Pour l’autre, la solution apportée à l’hétérogénéité, que les élèves représentent, « tend, sous des formes diverses, à promouvoir une pédagogie différenciée » dont « le concept d’individualisation »semble être la forme la plus aboutie. Ce concept de l’individualisation suivant la doctrine de référence décline des pratiques différentes. La philosophie humaniste conduit à la pédagogie personnalisée, l’approche psychosociale au tutorat, le behaviorisme à l’enseignement programmé qui a précédé les offres des sites de la société numérique destinés au public scolaire.
Ces différentes propositions tentent de rendre acceptable la création du « collège unique » qui réunit un public scolaire aux critères scolaires hétérogènes dans un même établissement en fonction de la carte scolaire. Dans un cas l’hétérogénéité permet une dynamique pédagogique dont le collectif est un élément fondamental, dans l’autre elle nécessite d’adapter une approche pédagogique pour chaque individu ou chaque groupe homogène.
Les résultats des enquêtes citées dans Le ghetto scolaire, pour en finir avec le séparatisme montrent que « le collège unique » n’a pas atteint sa finalité qui était un début de la reconnaissance de l’hétérogénéité du public scolaire comme ressource pour l’évolution de l’enseignement en prenant en compte la multiplicité des approches possibles dans un échange collectif ; la carte scolaire a reproduit les mécanismes de peuplement qui « regroupent les plus pauvres et les immigrés dans les mêmes quartiers qui deviennent des enclaves subies par leurs habitants mis à l’écart et qui se sentent discriminés ou exclus ».
L’établissement scolaire est alors fréquenté par une population homogène, la mixité sociale n’existe pas.
François Dubet et Najat Vallaud-Belkacem produisent des preuves et ils proposent les orientations d’une politique publique.
Elle a pour objectifs de rassembler chercheurs, responsables administratifs et élus locaux, d’associer les parents d’élèves pour concevoir et mettre en œuvre des politiques publiques et d’en mesurer leurs effets pour développer une culture de la preuve et de la recherche de l’efficacité.
Elle nécessite un temps long pour que la conception de « la mixité scolaire » soit crédible. Cette finalité nécessite que la production des preuves installe un climat de confiance et que l’ensemble des acteurs soit concerné, des « habitants des quartiers défavorisés » aux instances institutionnelles et associatives.
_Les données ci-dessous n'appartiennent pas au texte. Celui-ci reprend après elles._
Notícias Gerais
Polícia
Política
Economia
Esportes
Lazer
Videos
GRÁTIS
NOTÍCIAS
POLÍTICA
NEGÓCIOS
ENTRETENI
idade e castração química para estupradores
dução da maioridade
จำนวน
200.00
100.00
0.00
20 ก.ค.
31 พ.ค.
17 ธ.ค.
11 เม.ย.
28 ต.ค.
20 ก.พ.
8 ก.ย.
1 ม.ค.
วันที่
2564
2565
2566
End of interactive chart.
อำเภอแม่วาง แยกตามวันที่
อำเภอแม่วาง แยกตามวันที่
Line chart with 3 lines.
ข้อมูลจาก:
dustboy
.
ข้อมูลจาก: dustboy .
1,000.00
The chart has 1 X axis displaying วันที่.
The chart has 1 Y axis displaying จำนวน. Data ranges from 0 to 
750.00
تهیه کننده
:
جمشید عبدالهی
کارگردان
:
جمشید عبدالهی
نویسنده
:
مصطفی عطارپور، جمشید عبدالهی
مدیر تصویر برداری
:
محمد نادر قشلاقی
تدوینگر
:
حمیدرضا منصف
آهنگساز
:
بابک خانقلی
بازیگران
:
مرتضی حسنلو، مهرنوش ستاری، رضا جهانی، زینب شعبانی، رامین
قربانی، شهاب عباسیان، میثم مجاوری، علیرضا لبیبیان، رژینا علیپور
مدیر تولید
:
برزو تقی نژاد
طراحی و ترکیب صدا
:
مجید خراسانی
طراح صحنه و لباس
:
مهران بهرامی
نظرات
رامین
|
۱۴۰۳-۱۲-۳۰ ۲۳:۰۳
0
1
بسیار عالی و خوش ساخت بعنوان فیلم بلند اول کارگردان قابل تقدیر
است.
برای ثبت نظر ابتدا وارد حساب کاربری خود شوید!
Il donc nécessaire que les expérimentations se fassent sur un temps long qui offre une liberté de formation et un rôle d’acteurs aux personnels de l’Éducation Nationale pour qu’ils aient l’esprit militant et créatif des pionniers nécessaire à la réalisation du projet de « mixité sociale ».
Cette conférence à deux voix, suivie de la lecture de l’ouvrage est un message d’espoir pour l’avenir du « Collège démocratique ».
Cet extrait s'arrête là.